Pennsylvania casinos are protesting a plan by the state Department of Revenue to increase the assessment on gaming revenues that pays for regulation of the industry. The increase comes on the heels of a proposal by Governor Tom Wolf (l.) to tax free play. Meanwhile, state lawmakers gathered to discuss how to keep the industry viable in an increasingly more competitive market.

The 12 casinos of Pennsylvania, which are in the midst of a battle against a proposal from Governor Tom Wolf to tax free play offered to patrons, are battling another tax-related challenge in state Secretary of Revenue Eileen McNulty’s plan to hike the assessment on gambling revenues used to pay the state’s cost of regulating the industry.

McNulty issued a letter to casino operators March 31 informing them that the tax used for regulation will be increased from 1.5 percent of gross gaming revenues to 2 percent of GGR, a hike of 33 percent that would translate into an increase in regulatory costs from $56 million to $75 million.

McNulty said in the March 31 letter that the increase is necessary “due to cost increases such as benefit, pension and contractual salary increases.”

On April 28, the operators protested the proposed hike in a letter to McNulty, complaining that the “surprise, unilateral determination to increase regulatory costs and expenses by 33 percent is a regrettable departure” from the spirit of partnership that has existed between the state and the industry.

The letter also cited a 2014 analysis that found Pennsylvania’s regulatory costs—as well as its gaming revenue taxes—were already among the highest in the United States.

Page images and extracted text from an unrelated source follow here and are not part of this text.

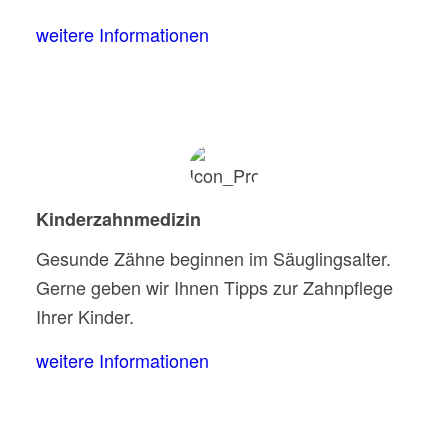
weitere Informationen
Kinderzahnmedizin
Gesunde Zähne beginnen im Säuglingsalter.
Gerne geben wir Ihnen Tipps zur Zahnpflege
Ihrer Kinder.
weitere Informationen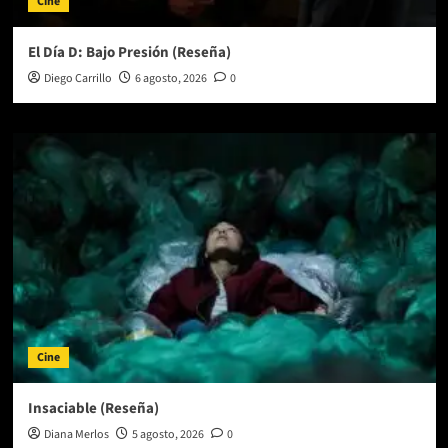
Cine
El Día D: Bajo Presión (Reseña)
Diego Carrillo
6 agosto, 2026
0
Cine
Insaciable (Reseña)
Diana Merlos
5 agosto, 2026
0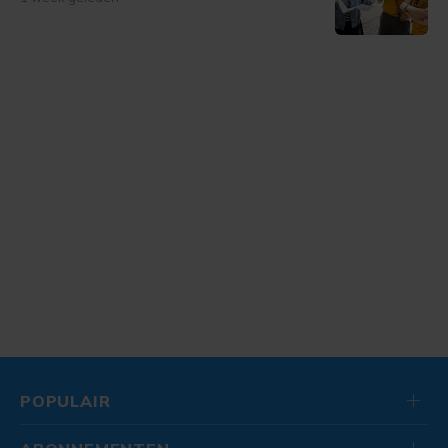
POPULAIR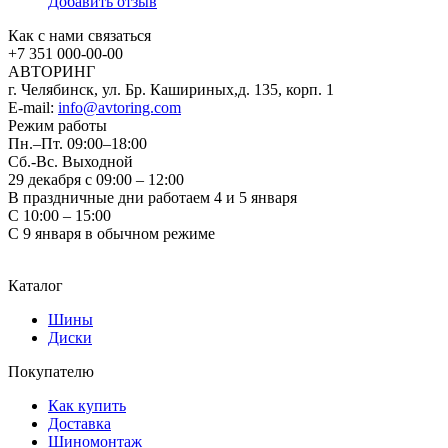
Добавить отзыв
Как с нами связаться
+7 351
000-00-00
АВТОРИНГ
г. Челябинск, ул. Бр. Кашириных,д. 135, корп. 1
E-mail:
info@avtoring.com
Режим работы
Пн.–Пт.
09:00–18:00
Сб.-Вс. Выходной
29 декабря с 09:00 – 12:00
В праздничные дни работаем 4 и 5 января
С 10:00 – 15:00
С 9 января в обычном режиме
Каталог
Шины
Диски
Покупателю
Как купить
Доставка
Шиномонтаж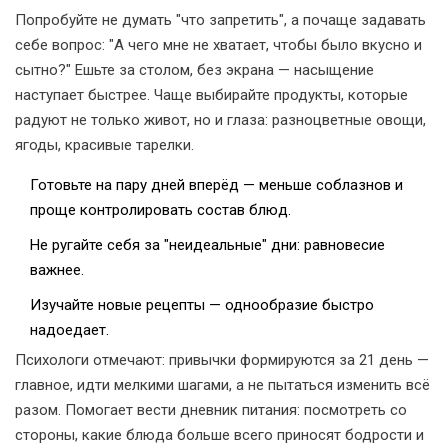
Попробуйте не думать "что запретить", а почаще задавать
себе вопрос: "А чего мне не хватает, чтобы было вкусно и
сытно?" Ешьте за столом, без экрана — насыщение
наступает быстрее. Чаще выбирайте продукты, которые
радуют не только живот, но и глаза: разноцветные овощи,
ягоды, красивые тарелки.
Готовьте на пару дней вперёд — меньше соблазнов и
проще контролировать состав блюд.
Не ругайте себя за "неидеальные" дни: равновесие
важнее.
Изучайте новые рецепты — однообразие быстро
надоедает.
Психологи отмечают: привычки формируются за 21 день —
главное, идти мелкими шагами, а не пытаться изменить всё
разом. Помогает вести дневник питания: посмотреть со
стороны, какие блюда больше всего приносят бодрости и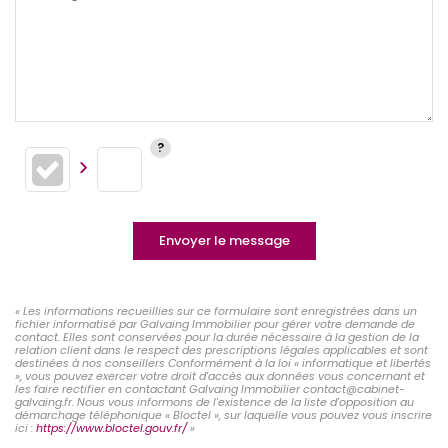
Envoyer le message
« Les informations recueillies sur ce formulaire sont enregistrées dans un
fichier informatisé par Galvaing Immobilier pour gérer votre demande de
contact. Elles sont conservées pour la durée nécessaire à la gestion de la
relation client dans le respect des prescriptions légales applicables et sont
destinées à nos conseillers Conformément à la loi « informatique et libertés
», vous pouvez exercer votre droit d'accès aux données vous concernant et
les faire rectifier en contactant Galvaing Immobilier contact@cabinet-
galvaing.fr. Nous vous informons de l'existence de la liste d'opposition au
démarchage téléphonique « Bloctel », sur laquelle vous pouvez vous inscrire
ici :
https://www.bloctel.gouv.fr/
»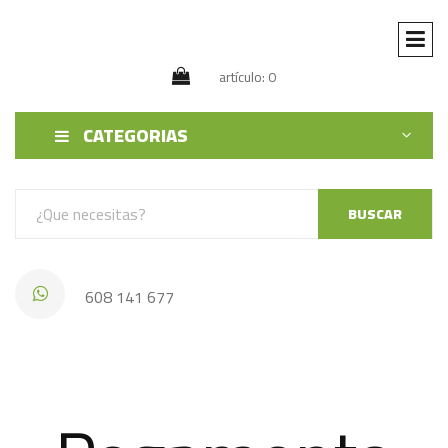
artículo: 0
CATEGORIAS
BUSCAR
608 141 677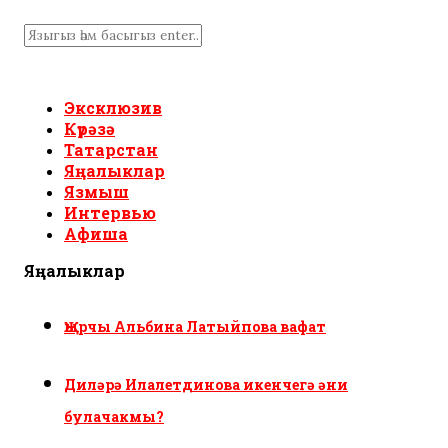
Эксклюзив
Күрәзә
Татарстан
Яңалыклар
Язмыш
Интервью
Афиша
Яңалыклар
Җырчы Альбина Латыйпова вафат
Диләрә Илалетдинова икенчегә әни
булачакмы?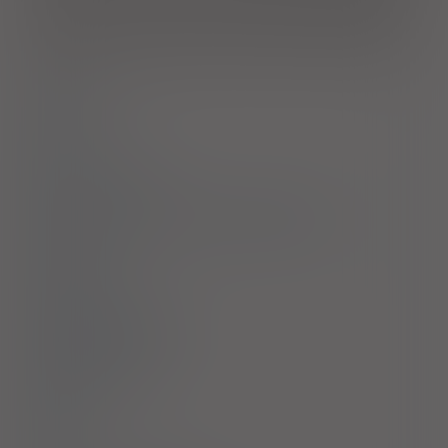
szpiczakiem mnogim (ang. MM); hipogammaglobulinemią u
pacjentów w okresie przed przeszczepem i po allogenicznym
przeszczepie krwiotwórczych komórek macierzystych (ang.
HSCT).
Dawkowanie
Uwagi
Przeciwwskazania
Ostrzeżenia specjalne / Środki ostrożności
Interakcje
Ciąża i laktacja
Działania niepożądane
Przedawkowanie
Działanie
Skład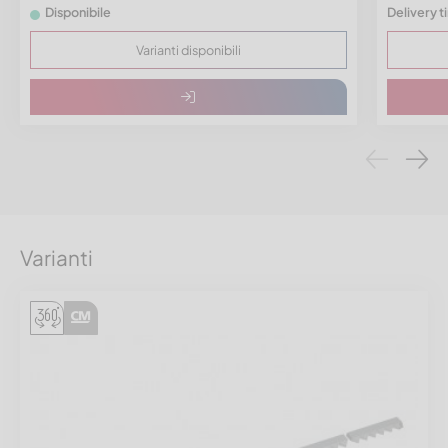
Disponibile
Delivery t
Varianti disponibili
Varianti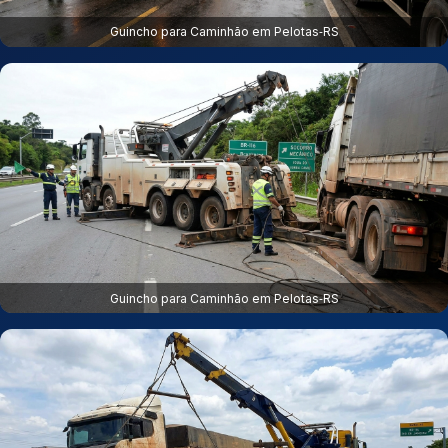
Guincho para Caminhão em Pelotas‑RS
Guincho para Caminhão em Pelotas‑RS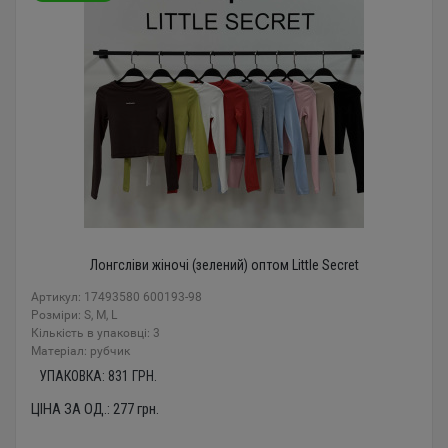
Лонгсліви жіночі (зелений) оптом Little Secret
Артикул: 17493580 600193-98
Розміри: S, M, L
Кількість в упаковці: 3
Mатеріал: рубчик
УПАКОВКА:
831
ГРН.
ЦІНА ЗА ОД.:
277
грн.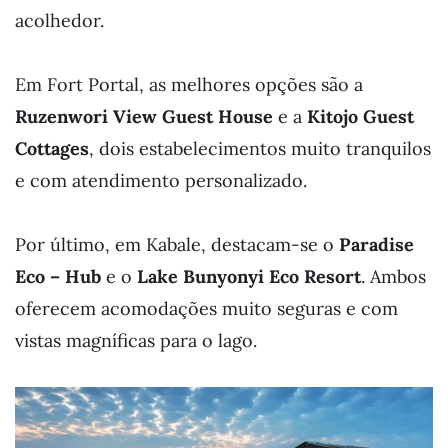
acolhedor.
Em Fort Portal, as melhores opções são a
Ruzenwori View Guest House
e a
Kitojo Guest
Cottages
, dois estabelecimentos muito tranquilos
e com atendimento personalizado.
Por último, em Kabale, destacam-se o
Paradise
Eco – Hub
e o
Lake Bunyonyi Eco Resort
. Ambos
oferecem acomodações muito seguras e com
vistas magníficas para o lago.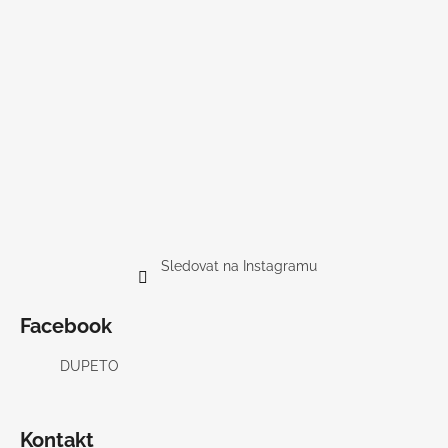
Sledovat na Instagramu
Facebook
DUPETO
Kontakt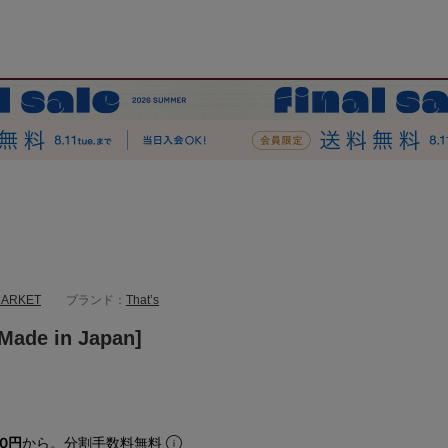
MARKET
ブランド：
That’s
Made in Japan]
50円
から。分割手数料無料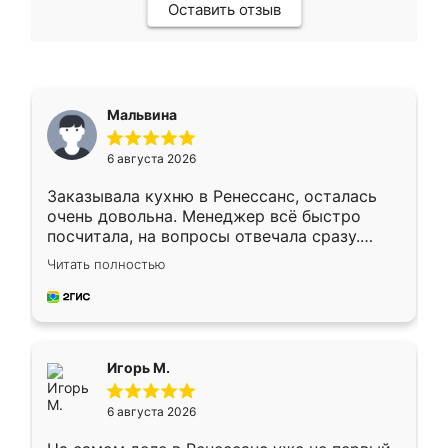
Оставить отзыв
Мальвина
6 августа 2026
Заказывала кухню в Ренессанс, осталась
очень довольна. Менеджер всё быстро
посчитала, на вопросы отвечала сразу.
Замерщик приехал в субботу, подошёл к
Читать полностью
делу со всей ответственностью. Собрали
за день, ребята работали аккуратно, даже
пыли почти не было. Качество отличное,
ящики ходят плавно, ничего не скрипит.
Всё подошло как влитое.
Игорь М.
6 августа 2026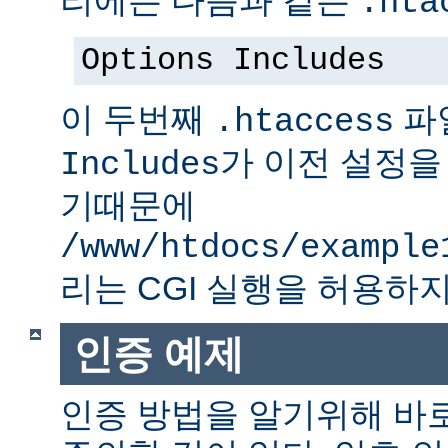
.hta
Options Includes
이 두번째
파
.htaccess
가 이전 설정을
Includes
기때문에
/www/htdocs/example
리는 CGI 실행을 허용하지
인증 예제
인증 방법을 알기위해 바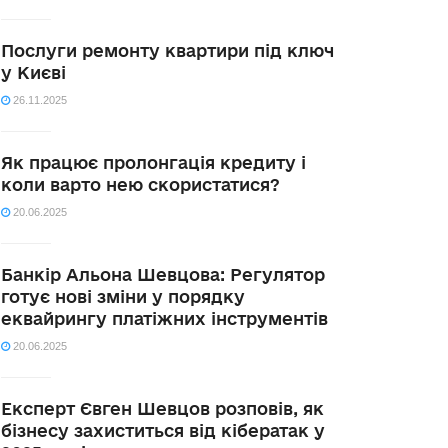
Послуги ремонту квартири під ключ
у Києві
26.11.2025
Як працює пролонгація кредиту і
коли варто нею скористатися?
20.06.2025
Банкір Альона Шевцова: Регулятор
готує нові зміни у порядку
еквайрингу платіжних інструментів
20.06.2025
Експерт Євген Шевцов розповів, як
бізнесу захиститься від кібератак у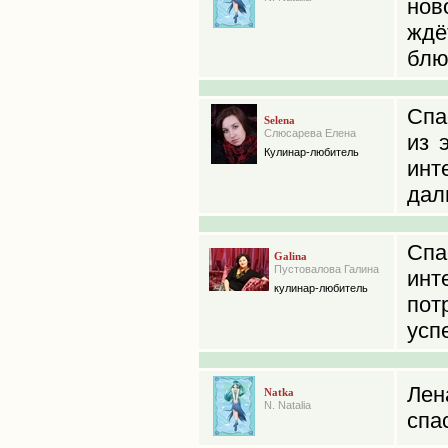
нов
ждё
блюд
Спа
Selena
Слюсарева Елена
из 
Кулинар-любитель
инт
дал
Спа
Galina
Пустовалова Галина
инт
кулинар-любитель
пот
усп
Лен
Natka
N. Natalia
спа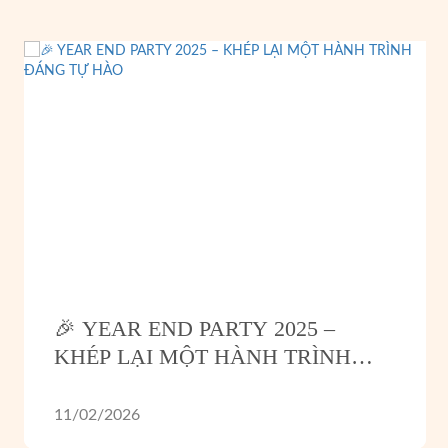
🎉 YEAR END PARTY 2025 –
KHÉP LẠI MỘT HÀNH TRÌNH
ĐÁNG TỰ HÀO
11/02/2026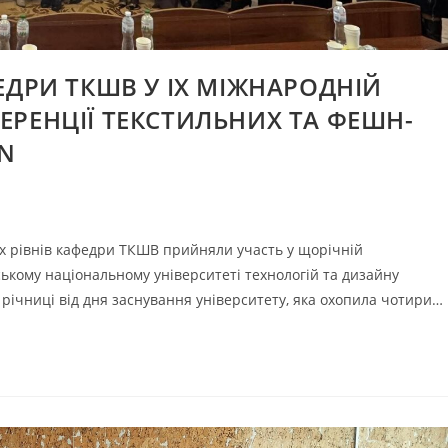
ЕДРИ ТКШВ У IХ МІЖНАРОДНІЙ
РЕНЦІЇ ТЕКСТИЛЬНИХ ТА ФЕШН-
ON
них рівнів кафедри ТКШВ прийняли участь у щорічній
ькому національному університеті технологій та дизайну
 річниці від дня заснування університету, яка охопила чотири…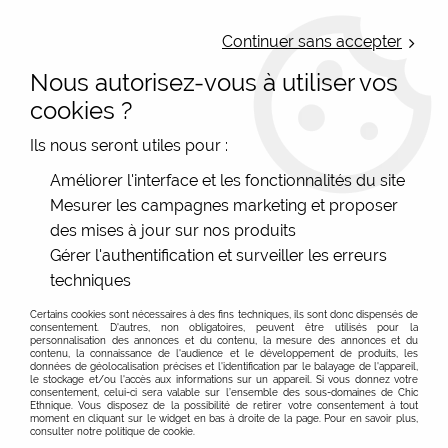
LIVRAISON OFFERTE : Mondial Relay des 35€ (Fr Be Lux) - Colissimo des
50€ | EXPEDITION LE JOUR MEME | PAIEMENT 3X ALMA
Continuer sans accepter
Nous autorisez-vous à utiliser vos
0
cookies ?
Ils nous seront utiles pour :
Accueil
>
Les marques
>
RAS Bijoux chic
>
Boucles d'oreilles
Améliorer l'interface et les fonctionnalités du site
Lotus blanc RAS
Mesurer les campagnes marketing et proposer
des mises à jour sur nos produits
Gérer l'authentification et surveiller les erreurs
techniques
Certains cookies sont nécessaires à des fins techniques, ils sont donc dispensés de
consentement. D'autres, non obligatoires, peuvent être utilisés pour la
personnalisation des annonces et du contenu, la mesure des annonces et du
contenu, la connaissance de l'audience et le développement de produits, les
données de géolocalisation précises et l'identification par le balayage de l'appareil,
le stockage et/ou l'accès aux informations sur un appareil. Si vous donnez votre
consentement, celui-ci sera valable sur l’ensemble des sous-domaines de Chic
Ethnique. Vous disposez de la possibilité de retirer votre consentement à tout
moment en cliquant sur le widget en bas à droite de la page. Pour en savoir plus,
consulter notre politique de cookie.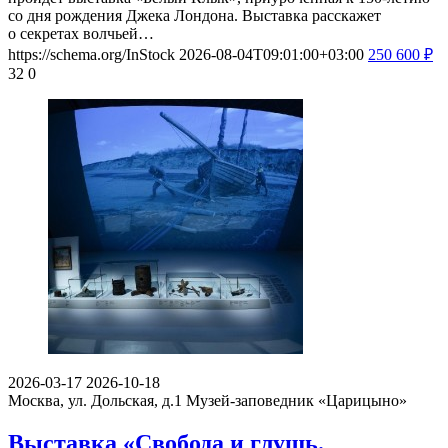
со дня рождения Джека Лондона. Выставка расскажет
о секретах волчьей…
https://schema.org/InStock
2026-08-04T09:01:00+03:00
250
600
₽
32
0
2026-03-17
2026-10-18
Москва, ул. Дольская, д.1
Музей-заповедник «Царицыно»
Выставка «Свобода и глушь.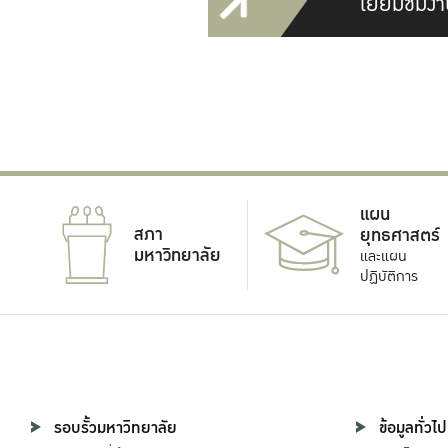
เยี่ยมชมงา
แผน
สภา
ยุทธศาสตร์
มหาวิทยาลัย
และแผน
ปฏิบัติการ
รอบรั้วมหาวิทยาลัย
ข้อมูลทั่วไป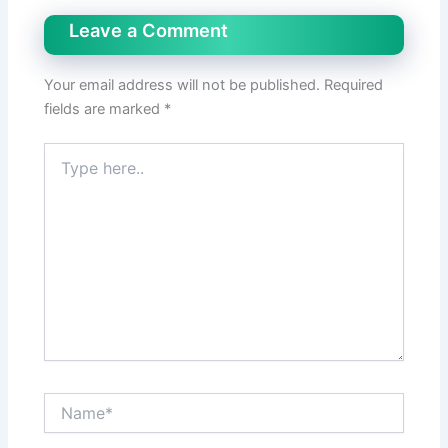
Leave a Comment
Your email address will not be published.
Required
fields are marked
*
Type
here..
Name*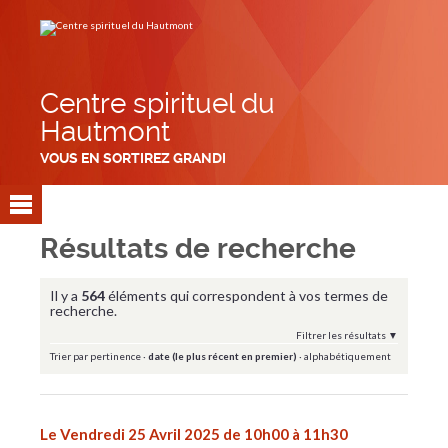
Aller
Outils
au
personnels
contenu.
|
Aller
à
la
navigation
Centre spirituel du
Hautmont
VOUS EN SORTIREZ GRANDI
Résultats de recherche
Il y a
564
éléments qui correspondent à vos termes de
recherche.
Filtrer les résultats
Trier par
pertinence
·
date (le plus récent en premier)
·
alphabétiquement
Le Vendredi 25 Avril 2025 de 10h00 à 11h30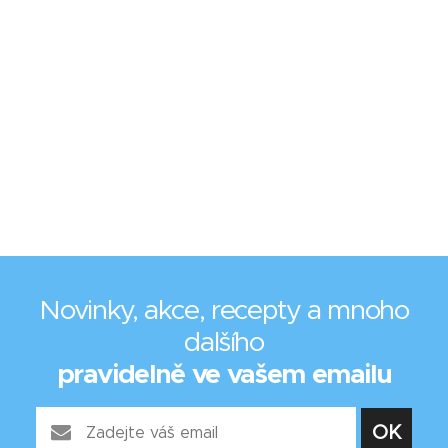
Novinky, akce, recepty a mnoho
dalšího
pravidelně ve vašem emailu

Also last week, the Pennsylvania House Gaming Oversight Committee opened a series of hearings at Hollywood Casino at Penn National Race Course on ways to help the state’s casino industry remain competitive. Issues include cannibalization from casinos in neighboring states, saturation, and proposed policies that could hurt the casinos’ competitive position.

Those moves include proposed smoking bans and Governor Tom Wolf’s proposed tax on free-play promotional credits.

At the hearing, Penn National Senior Vice President John Finamore called Wolf’s proposal a gift to neighboring states. “The reality is that the only folks who would be happy with this would be the neighboring jurisdictions,” he said, according to the state House blog on witf.org. “They would be applauding the fact that Pennsylvania would consider taxing promotional credits.”

Gaming Oversight Committee Chairman John Payne, who is sponsor of a gambling expansion package that would add online gaming and slots at off-track betting parlors, said lawmakers need to be mindful of any policies that would weaken the state’s casinos with respect to new competition. “It’s no secret that when Ohio opened, it had a big impact on our casinos in Pittsburgh and Erie—Erie in particular,” he said. “Nemacolin is feeling the stress and the pressure. If, in fact, two casinos opened in northern New Jersey, I would think it would have a severe impact on our casinos in the Poconos and the eastern part of the state.”

The panel’s next hearings will be at Valley Forge Casino and Resort and Parx Casino in Bensalem.